The bad block is located at 0x02499800 which is 38377472 in decimal. NTFS is organized in clusters. We need to know the cluster size. We can find it using the ntfsinfo command, like this:
bash# ntfsinfo -m -f sdd3.img WARNING: Dirty volume mount was forced by the 'force' mount option. Volume Information Name of device: sdd3.img Device state: 3 Volume Name: Gateway Volume State: 27 Volume Version: 3.1 Sector Size: 512 Cluster Size: 4096 Index Block Size: 4096 Volume Size in Clusters: 24414061 MFT Information MFT Record Size: 1024 MFT Zone Multiplier: 0 MFT Data Position: 24 MFT Zone Start: 786432 MFT Zone End: 3838189 MFT Zone Position: 786432 Current Position in First Data Zone: 3838189 Current Position in Second Data Zone: 0 LCN of Data Attribute for FILE_MFT: 786432 FILE_MFTMirr Size: 4 LCN of Data Attribute for File_MFTMirr: 2 Size of Attribute Definition Table: 2560 FILE_Bitmap Information FILE_Bitmap MFT Record Number: 6 State of FILE_Bitmap Inode: 80 Length of Attribute List: 0 Attribute List: (null) Number of Attached Extent Inodes: 0 FILE_Bitmap Data Attribute Information Decompressed Runlist: not done yet Base Inode: 6 Attribute Types: not done yet Attribute Name Length: 0 Attribute State: 3 Attribute Allocated Size: 3055616 Attribute Data Size: 3051760 Attribute Initialized Size: 3051760 Attribute Compressed Size: 0 Compression Block Size: 0 Compression Block Size Bits: 0 Compression Block Clusters: 0
So the cluster size is 4096. Then the cluster containing the bad block is 38377472 / 4096 = 9369.
Sometimes I make an image of the whole drive, not just the ntfs partition. In these cases, I need to use losetup to create a loop back device of the ntfs partition, then use ntfsinfo on that loopback device.

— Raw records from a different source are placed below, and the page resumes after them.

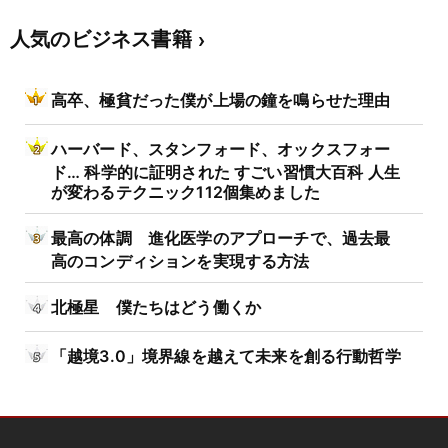
人気のビジネス書籍
高卒、極貧だった僕が上場の鐘を鳴らせた理由
ハーバード、スタンフォード、オックスフォー
ド… 科学的に証明された すごい習慣大百科 人生
が変わるテクニック112個集めました
最高の体調 進化医学のアプローチで、過去最
高のコンディションを実現する方法
北極星 僕たちはどう働くか
「越境3.0」境界線を越えて未来を創る行動哲学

Here are the relevant commands.
First find the offset using a calculator. For instance, if the starting block of sdd3 is 31664128 and the block size is 512 bytes, then the offset is 16212033536.
bash# losetup -o 16212033536 /dev/loop5 sdd.img bash# ntfsinfo -m -f /dev/loop5 ... ntfsinfo output ... bash# losetup -d /dev/loop5
The last step is to find which file (if any) uses cluster 9369. We can do that using the ntfscluster command, like this:
bash# ntfscluster -f -c 9369 sdd3.img 2>> /dev/null Searching for cluster 9369 Inode 89381 /Windows/System32/atidxx64.dll/$DATA
So the problem file in this case is the ATI directx driver, C:\Windows\System32\atidxx64.dll. In this case, I was able to mount the partition, delete the file, force a write to the bad block and then the drive passed its long SMART selftest.

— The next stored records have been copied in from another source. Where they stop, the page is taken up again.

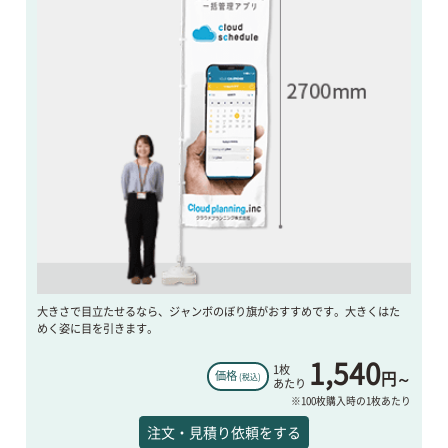
大きさで目立たせるなら、ジャンボのぼり旗がおすすめです。大きくはた
めく姿に目を引きます。
1,540
1枚
円～
価格
(税込)
あたり
※100枚購入時の1枚あたり
注文・見積り依頼をする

It should also be pretty easy to adapt this procedure into a short script which will process a longer ddrescue log file and give a list of NTFS file names.
ddrescue is slow. i usually let it run overnight. rsync would be much faster. sometimes i clone using ntfsclone because its faster but not as useful for file retrieval and ntfsclone sometimes dies when it hits a read error.
the other issue i wanted to address but didn't get to last night is using LBA number from SMART to find the ntfs filename. this would be faster than ddrescue or rsync procedures (but won't give me a clone file). in this case smartctl command gives us an LBA number, such as 0x01e44ccc (31739084 in base 10), which is the LBA number offset from the beginning of the disk using LBA 0 as the first block.
if sdd3 partition starts at LBA 31664128 (see fdisk output in step 1) then the LBA block number offset from beginning of partition is 31739084 - 31664128 = 74956. With an NTFS cluster size of 4096 and an LBA size of 512, there are 8 LBAs per cluster, so cluster number = 74956/8 = 9369. Which is the same cluster number we found in step 2 using ddrescue's logfile. Then proceed with step 3.
For scripting, smartctl output would be a little harder to parse than ddrescue log file, but fifteen or twenty minutes tuning a sed filter would probably give me what I want.